- _DATA LISTING_:
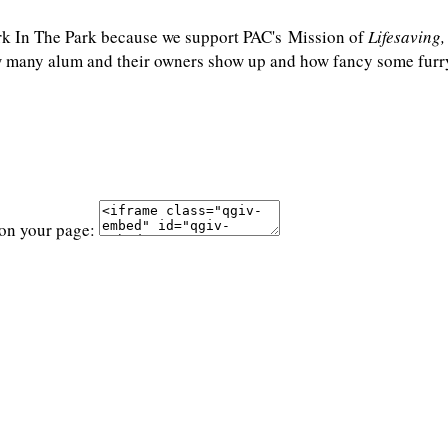
rk In The Park because we support PAC's Mission of
Lifesaving
any alum and their owners show up and how fancy some furry f
 on your page:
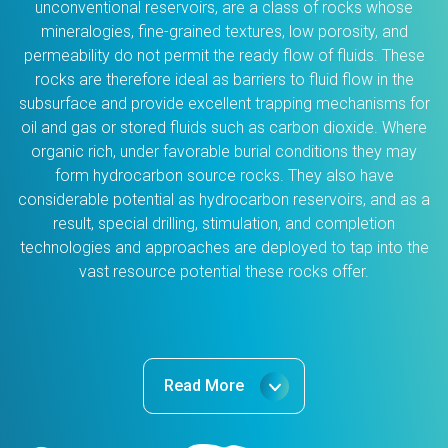
unconventional reservoirs, are a class of rocks whose
mineralogies, fine-grained textures, low porosity, and
permeability do not permit the ready flow of fluids. These
rocks are therefore ideal as barriers to fluid flow in the
subsurface and provide excellent trapping mechanisms for
oil and gas or stored fluids such as carbon dioxide. Where
organic rich, under favorable burial conditions they may
form hydrocarbon source rocks. They also have
considerable potential as hydrocarbon reservoirs, and as a
result, special drilling, stimulation, and completion
technologies and approaches are deployed to tap into the
vast resource potential these rocks offer.
Read More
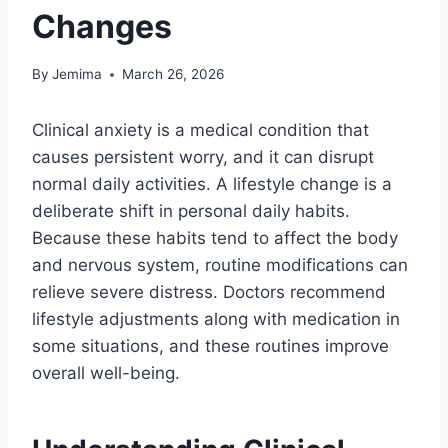
Changes
By
Jemima
March 26, 2026
Clinical anxiety is a medical condition that
causes persistent worry, and it can disrupt
normal daily activities. A lifestyle change is a
deliberate shift in personal daily habits.
Because these habits tend to affect the body
and nervous system, routine modifications can
relieve severe distress. Doctors recommend
lifestyle adjustments along with medication in
some situations, and these routines improve
overall well-being.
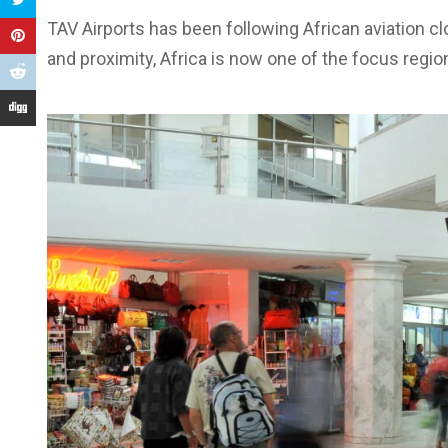
TAV Airports has been following African aviation cl
and proximity, Africa is now one of the focus regi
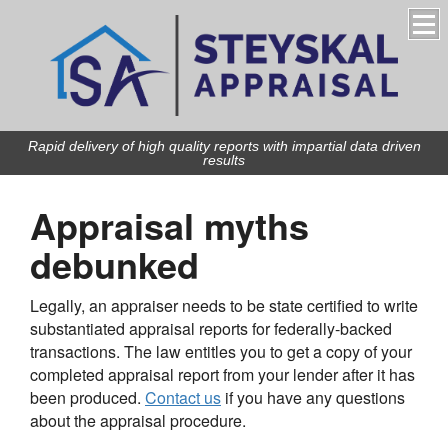
Rapid delivery of high quality reports with impartial data driven
results
Appraisal myths
debunked
Legally, an appraiser needs to be state certified to write
substantiated appraisal reports for federally-backed
transactions. The law entitles you to get a copy of your
completed appraisal report from your lender after it has
been produced.
Contact us
if you have any questions
about the appraisal procedure.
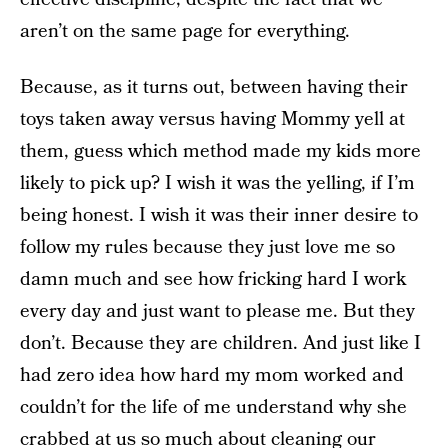
aren’t on the same page for everything.
Because, as it turns out, between having their
toys taken away versus having Mommy yell at
them, guess which method made my kids more
likely to pick up? I wish it was the yelling, if I’m
being honest. I wish it was their inner desire to
follow my rules because they just love me so
damn much and see how fricking hard I work
every day and just want to please me. But they
don’t. Because they are children. And just like I
had zero idea how hard my mom worked and
couldn’t for the life of me understand why she
crabbed at us so much about cleaning our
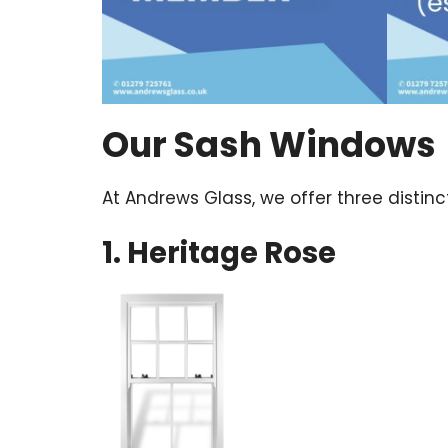
Our Sash Windows
At Andrews Glass, we offer three disti
1. Heritage Rose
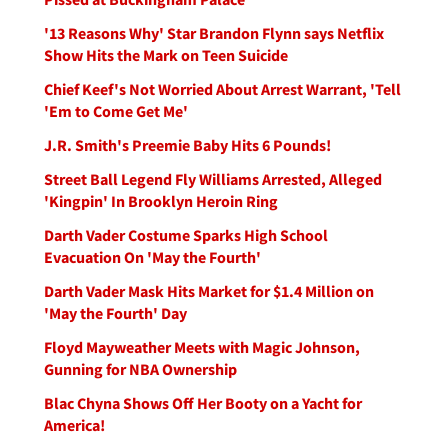
'13 Reasons Why' Star Brandon Flynn says Netflix
Show Hits the Mark on Teen Suicide
Chief Keef's Not Worried About Arrest Warrant, 'Tell
'Em to Come Get Me'
J.R. Smith's Preemie Baby Hits 6 Pounds!
Street Ball Legend Fly Williams Arrested, Alleged
'Kingpin' In Brooklyn Heroin Ring
Darth Vader Costume Sparks High School
Evacuation On 'May the Fourth'
Darth Vader Mask Hits Market for $1.4 Million on
'May the Fourth' Day
Floyd Mayweather Meets with Magic Johnson,
Gunning for NBA Ownership
Blac Chyna Shows Off Her Booty on a Yacht for
America!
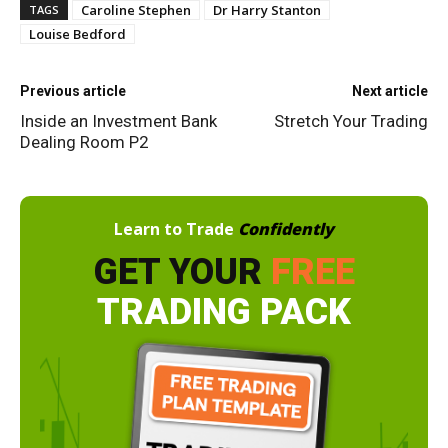
Caroline Stephen
Dr Harry Stanton
TAGS
Louise Bedford
Previous article
Next article
Inside an Investment Bank
Stretch Your Trading
Dealing Room P2
Learn to Trade
Confidently
GET YOUR
FREE
TRADING PACK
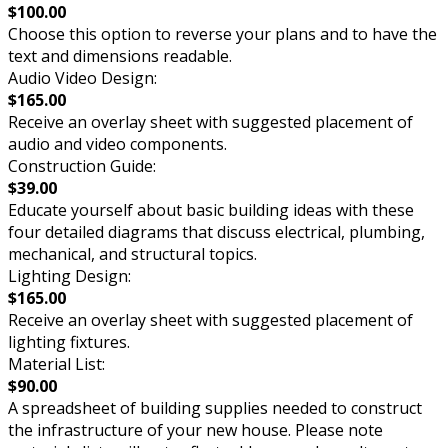
$100.00
Choose this option to reverse your plans and to have the
text and dimensions readable.
Audio Video Design:
$165.00
Receive an overlay sheet with suggested placement of
audio and video components.
Construction Guide:
$39.00
Educate yourself about basic building ideas with these
four detailed diagrams that discuss electrical, plumbing,
mechanical, and structural topics.
Lighting Design:
$165.00
Receive an overlay sheet with suggested placement of
lighting fixtures.
Material List:
$90.00
A spreadsheet of building supplies needed to construct
the infrastructure of your new house. Please note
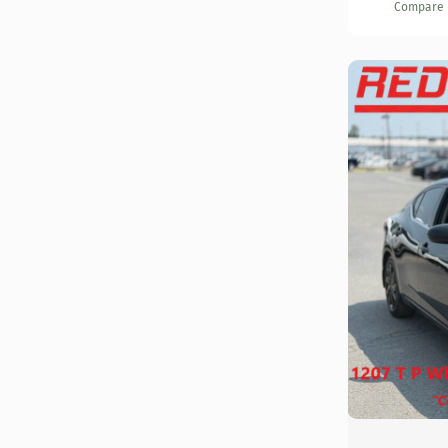
Compare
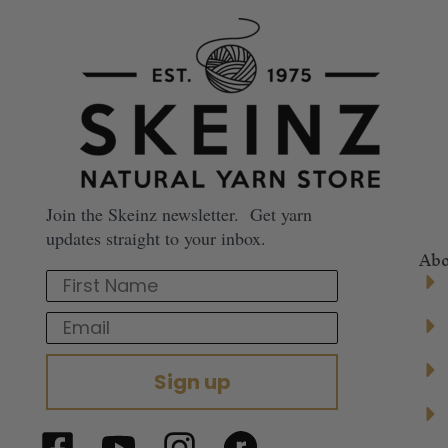
Join the Skeinz newsletter. Get yarn
updates straight to your inbox.
Abo
First Name
Email
Sign up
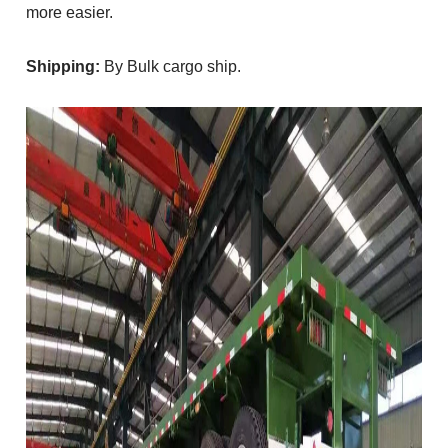
more easier.
Shipping:
By Bulk cargo ship.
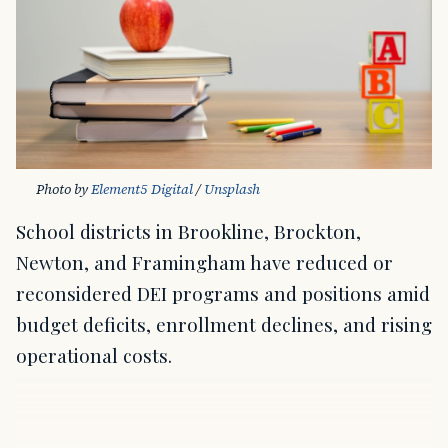
Photo by 
Element5 Digital
 / 
Unsplash
School districts in Brookline, Brockton,
Newton, and Framingham have reduced or
reconsidered DEI programs and positions amid
budget deficits, enrollment declines, and rising
operational costs.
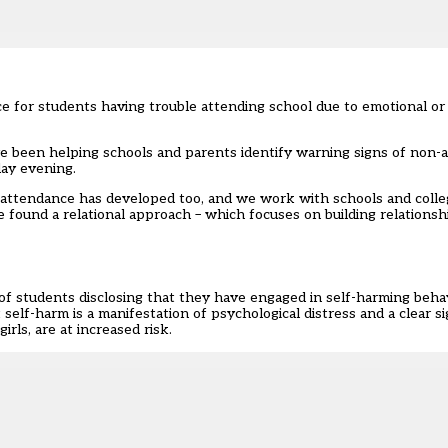
ce for students having trouble attending school due to emotional or
e’ve been helping schools and parents identify warning signs of non-
day evening.
ttendance has developed too, and we work with schools and colleg
 found a relational approach – which focuses on building relationsh
of students disclosing that they have engaged in self-harming beha
elf-harm is a manifestation of psychological distress and a clear s
rls, are at increased risk.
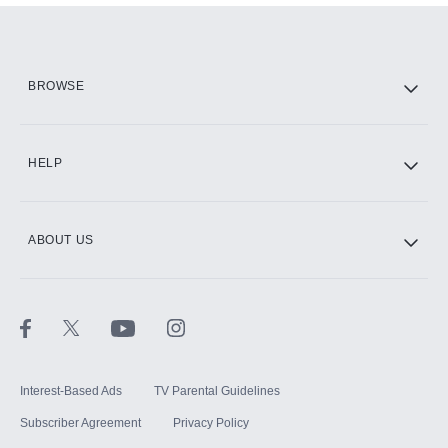
Add them up after you sign up for Hulu.
HBO Max
BROWSE
CINEMAX®
HELP
ABOUT US
Paramount+ with SHOWTIME
STARZ®
Interest-Based Ads
TV Parental Guidelines
Subscriber Agreement
Privacy Policy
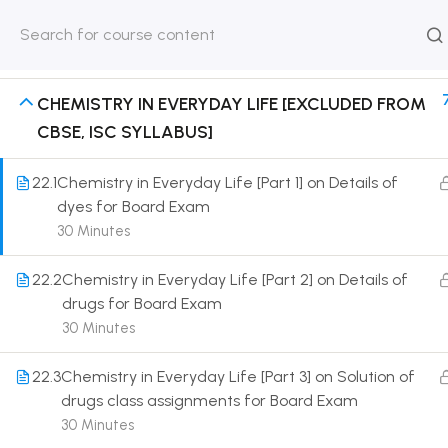
POLYMERS [EXCLUDED FROM CBSE, ISC
HOME
ABOUT
CLASSROO
SYLLABUS]
US
COURSE
CHEMISTRY IN EVERYDAY LIFE [EXCLUDED FROM
CBSE, ISC SYLLABUS]
22.1
Chemistry in Everyday Life [Part 1] on Details of
dyes for Board Exam
Get in touch
30 Minutes
Call us directly?
22.2
Chemistry in Everyday Life [Part 2] on Details of
9230527415, 8961945614
drugs for Board Exam
Address
30 Minutes
DRMZEDU Services Pvt Ltd - 59, Feeder Road,
Barrackpore, Kolkata-700120, West Bengal
22.3
Chemistry in Everyday Life [Part 3] on Solution of
drugs class assignments for Board Exam
Email
30 Minutes
dreamzeducation07@gmail.com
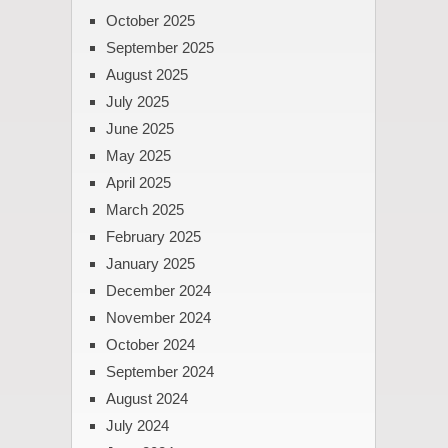
October 2025
September 2025
August 2025
July 2025
June 2025
May 2025
April 2025
March 2025
February 2025
January 2025
December 2024
November 2024
October 2024
September 2024
August 2024
July 2024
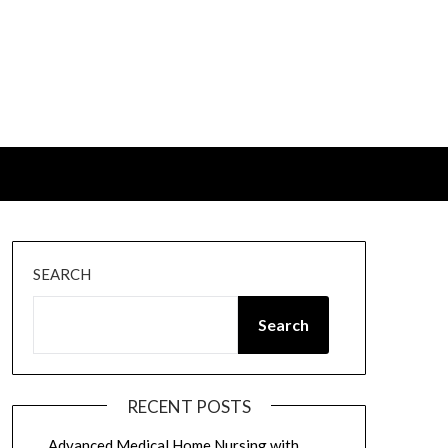
SEARCH
Search
RECENT POSTS
Advanced Medical Home Nursing with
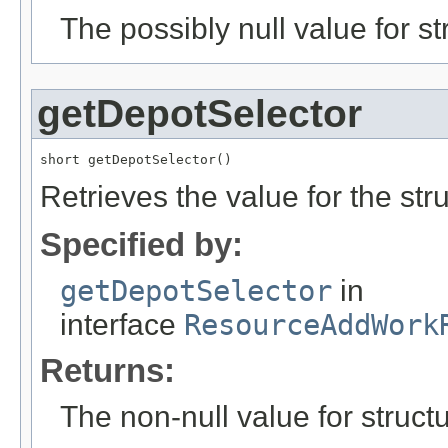
The possibly null value for st
getDepotSelector
short getDepotSelector()
Retrieves the value for the str
Specified by:
getDepotSelector
in
interface
ResourceAddWork
Returns:
The non-null value for structu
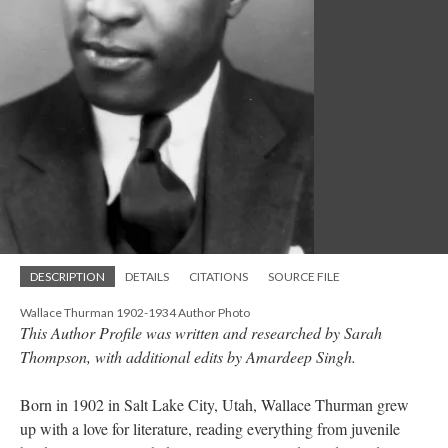
DESCRIPTION
DETAILS
CITATIONS
SOURCE FILE
Wallace Thurman 1902-1934 Author Photo
This Author Profile was written and researched by Sarah
Thompson, with additional edits by Amardeep Singh.
Born in 1902 in Salt Lake City, Utah, Wallace Thurman grew
up with a love for literature, reading everything from juvenile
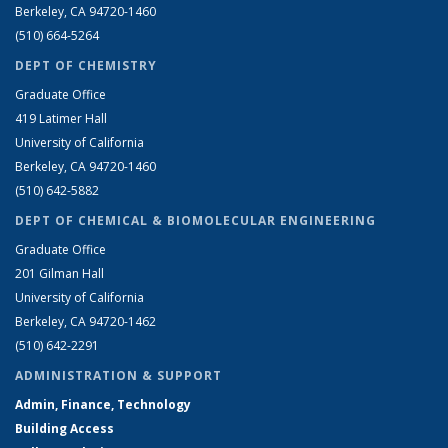
Berkeley, CA 94720-1460
(510) 664-5264
DEPT OF CHEMISTRY
Graduate Office
419 Latimer Hall
University of California
Berkeley, CA 94720-1460
(510) 642-5882
DEPT OF CHEMICAL & BIOMOLECULAR ENGINEERING
Graduate Office
201 Gilman Hall
University of California
Berkeley, CA 94720-1462
(510) 642-2291
ADMINISTRATION & SUPPORT
Admin, Finance, Technology
Building Access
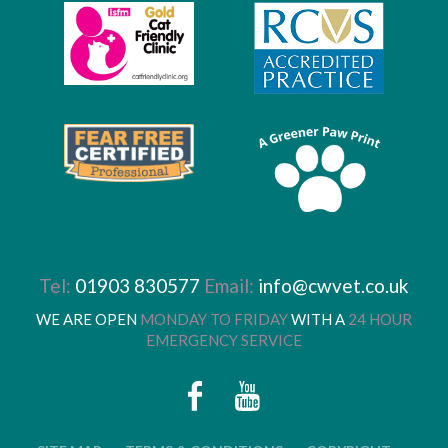
Tel:
01903 830577
Email:
info@cwvet.co.uk
WE ARE OPEN
MONDAY TO FRIDAY
WITH A
24 HOUR
EMERGENCY SERVICE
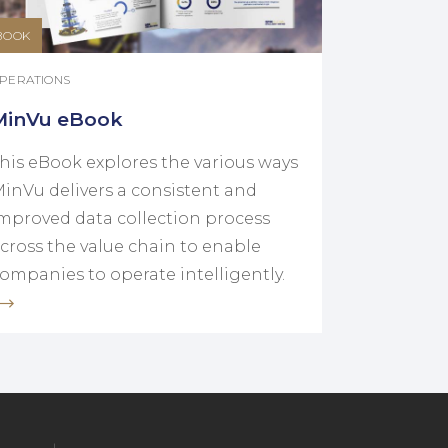
BOOK
PERATIONS
MinVu eBook
his eBook explores the various ways
inVu delivers a consistent and
mproved data collection process
cross the value chain to enable
ompanies to operate intelligently.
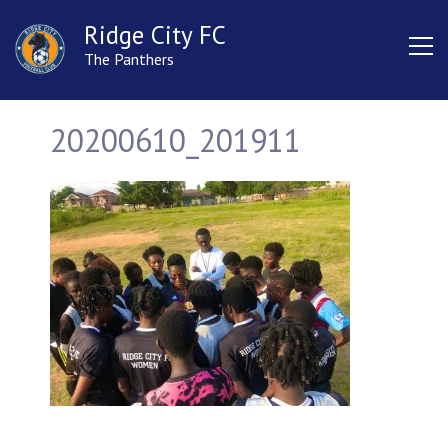
Ridge City FC
The Panthers
20200610_201911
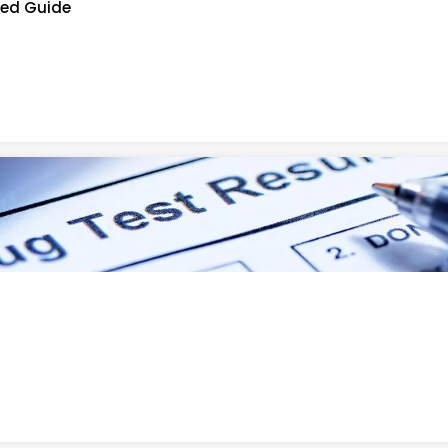
led Guide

- _THE TASK_: When repeating the entries, leave out every picture and keep the rest exact.

- _SOLUTION TO THIS EXERCISE_:
rk In The Park because we support PAC's Mission of
Lifesaving
any alum and their owners show up and how fancy some furry f
 on your page:
unconventional reservoirs, are a class of rocks whose
mineralogies, fine-grained textures, low porosity, and
permeability do not permit the ready flow of fluids. These
rocks are therefore ideal as barriers to fluid flow in the
subsurface and provide excellent trapping mechanisms for
oil and gas or stored fluids such as carbon dioxide. Where
organic rich, under favorable burial conditions they may
form hydrocarbon source rocks. They also have
considerable potential as hydrocarbon reservoirs, and as a
result, special drilling, stimulation, and completion
technologies and approaches are deployed to tap into the
vast resource potential these rocks offer.
Read More
Changes
By
Jemima
March 26, 2026
Clinical anxiety is a medical condition that
causes persistent worry, and it can disrupt
normal daily activities. A lifestyle change is a
deliberate shift in personal daily habits.
Because these habits tend to affect the body
and nervous system, routine modifications can
relieve severe distress. Doctors recommend
lifestyle adjustments along with medication in
some situations, and these routines improve
overall well-being.
TAV Airports has been following African aviation cl
and proximity, Africa is now one of the focus regi
Rapid delivery of high quality reports with impartial data driven
results
Appraisal myths
debunked
Legally, an appraiser needs to be state certified to write
substantiated appraisal reports for federally-backed
transactions. The law entitles you to get a copy of your
completed appraisal report from your lender after it has
been produced.
Contact us
if you have any questions
about the appraisal procedure.
aren’t on the same page for everything.
Because, as it turns out, between having their
toys taken away versus having Mommy yell at
them, guess which method made my kids more
likely to pick up? I wish it was the yelling, if I’m
being honest. I wish it was their inner desire to
follow my rules because they just love me so
damn much and see how fricking hard I work
every day and just want to please me. But they
don’t. Because they are children. And just like I
had zero idea how hard my mom worked and
couldn’t for the life of me understand why she
crabbed at us so much about cleaning our
Our Sash Windows
At Andrews Glass, we offer three disti
1. Heritage Rose
'13 Reasons Why' Star Brandon Flynn says Netflix
Show Hits the Mark on Teen Suicide
Chief Keef's Not Worried About Arrest Warrant, 'Tell
'Em to Come Get Me'
J.R. Smith's Preemie Baby Hits 6 Pounds!
Street Ball Legend Fly Williams Arrested, Alleged
'Kingpin' In Brooklyn Heroin Ring
Darth Vader Costume Sparks High School
Evacuation On 'May the Fourth'
Darth Vader Mask Hits Market for $1.4 Million on
'May the Fourth' Day
Floyd Mayweather Meets with Magic Johnson,
Gunning for NBA Ownership
Blac Chyna Shows Off Her Booty on a Yacht for
America!
Caroline Stephen
Dr Harry Stanton
TAGS
Louise Bedford
Previous article
Next article
Inside an Investment Bank
Stretch Your Trading
Dealing Room P2
Learn to Trade
Confidently
GET YOUR
FREE
TRADING PACK
$100.00
Choose this option to reverse your plans and to have the
text and dimensions readable.
Audio Video Design:
$165.00
Receive an overlay sheet with suggested placement of
audio and video components.
Construction Guide:
$39.00
Educate yourself about basic building ideas with these
four detailed diagrams that discuss electrical, plumbing,
mechanical, and structural topics.
Lighting Design:
$165.00
Receive an overlay sheet with suggested placement of
lighting fixtures.
Material List:
$90.00
A spreadsheet of building supplies needed to construct
the infrastructure of your new house. Please note
Compare
Join the Skeinz newsletter. Get yarn
updates straight to your inbox.
Abo
First Name
Email
Sign up
more easier.
Shipping:
By Bulk cargo ship.
Photo by 
Element5 Digital
 / 
Unsplash
School districts in Brookline, Brockton,
Newton, and Framingham have reduced or
reconsidered DEI programs and positions amid
budget deficits, enrollment declines, and rising
operational costs.
ce for students having trouble attending school due to emotional or
e’ve been helping schools and parents identify warning signs of non-
day evening.
ttendance has developed too, and we work with schools and colleg
 found a relational approach – which focuses on building relationsh
of students disclosing that they have engaged in self-harming beha
elf-harm is a manifestation of psychological distress and a clear s
rls, are at increased risk.
Add them up after you sign up for Hulu.
HBO Max
BROWSE
CINEMAX®
HELP
ABOUT US
Paramount+ with SHOWTIME
STARZ®
Interest-Based Ads
TV Parental Guidelines
Subscriber Agreement
Privacy Policy
POLYMERS [EXCLUDED FROM CBSE, ISC
HOME
ABOUT
CLASSROO
SYLLABUS]
US
COURSE
CHEMISTRY IN EVERYDAY LIFE [EXCLUDED FROM
CBSE, ISC SYLLABUS]
22.1
Chemistry in Everyday Life [Part 1] on Details of
dyes for Board Exam
Get in touch
30 Minutes
Call us directly?
22.2
Chemistry in Everyday Life [Part 2] on Details of
9230527415, 8961945614
drugs for Board Exam
Address
30 Minutes
DRMZEDU Services Pvt Ltd - 59, Feeder Road,
Barrackpore, Kolkata-700120, West Bengal
22.3
Chemistry in Everyday Life [Part 3] on Solution of
drugs class assignments for Board Exam
Email
30 Minutes
dreamzeducation07@gmail.com
October 2025
September 2025
August 2025
July 2025
June 2025
May 2025
April 2025
March 2025
February 2025
January 2025
December 2024
November 2024
October 2024
September 2024
August 2024
July 2024
SEARCH
Search
RECENT POSTS
Advanced Medical Home Nursing with
The possibly null value for st
getDepotSelector
short getDepotSelector()
Retrieves the value for the str
Specified by:
getDepotSelector
in
interface
ResourceAddWork
Returns:
The non-null value for structu
DESCRIPTION
DETAILS
CITATIONS
SOURCE FILE
Wallace Thurman 1902-1934 Author Photo
This Author Profile was written and researched by Sarah
Thompson, with additional edits by Amardeep Singh.
Born in 1902 in Salt Lake City, Utah, Wallace Thurman grew
up with a love for literature, reading everything from juvenile
Berkeley, CA 94720-1460
(510) 664-5264
DEPT OF CHEMISTRY
Graduate Office
419 Latimer Hall
University of California
Berkeley, CA 94720-1460
(510) 642-5882
DEPT OF CHEMICAL & BIOMOLECULAR ENGINEERING
Graduate Office
201 Gilman Hall
University of California
Berkeley, CA 94720-1462
(510) 642-2291
ADMINISTRATION & SUPPORT
Admin, Finance, Technology
Building Access
Tel:
01903 830577
Email:
info@cwvet.co.uk
WE ARE OPEN
MONDAY TO FRIDAY
WITH A
24 HOUR
EMERGENCY SERVICE
BOOK
PERATIONS
MinVu eBook
his eBook explores the various ways
inVu delivers a consistent and
mproved data collection process
cross the value chain to enable
ompanies to operate intelligently.
Ridge City FC
The Panthers
20200610_201911
led Guide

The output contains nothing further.